En ce troisième jour, les travaux ont progressé rapidement et ont permis aux présidents de séances et les présidents de groupe de faire avancer les délégués sur toute une gamme de questions. Une déléguée, assistant pour la première fois aux COPs de B.R.S. a fait état d’un «manque d’esprit de consensus» au sein du groupe, qui a saper son espoir quant à la possibilité de prises de décisions durant la présente réunion. Un autre participant a exprimé sa frustration concernant les références aux «responsabilités communes mais différenciées», déclarant: «Nous nous trouvons engagés dans un exercice de tri sur le volet, et cela est entrain de nous mener nulle part.
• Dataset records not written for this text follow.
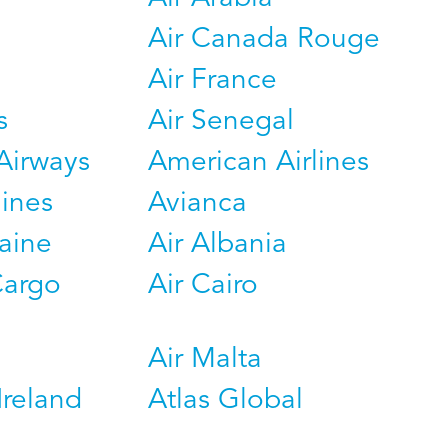
Air Canada Rouge
Air France
s
Air Senegal
Airways
American Airlines
lines
Avianca
raine
Air Albania
Cargo
Air Cairo
Air Malta
Ireland
Atlas Global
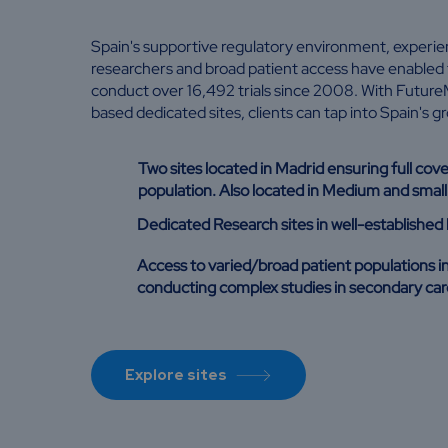
Spain's supportive regulatory environment, experien
researchers and broad patient access have enabled 
conduct over 16,492 trials since 2008. With Future
based dedicated sites, clients can tap into Spain's g
Two sites located in Madrid ensuring full cov
population. Also located in Medium and small 
Dedicated Research sites in well-established 
Access to varied/broad patient populations i
conducting complex studies in secondary car
Explore sites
Si les parties veulent qu’un mécanisme financier permanent soit convenu, elles doivent passer outre ces vielles argumentations “.

Une autre «vielle» argumentation risquant potentiellement d’affecter la COP8 de la CS, concerne le passage de substances mortes à des substances «vivantes», et des pesticides à des produits chimiques industriels complexes. Un participant chevronné a déclaré que la « panoplies des données » concernant les utilisations actuelles - qui n’a pas été présentée au POPRC - peut révéler les défis auxquels les délégués devront relever pour parvenir à un consensus sur l’inscription ces produits chimiques d’importance socio-économiques.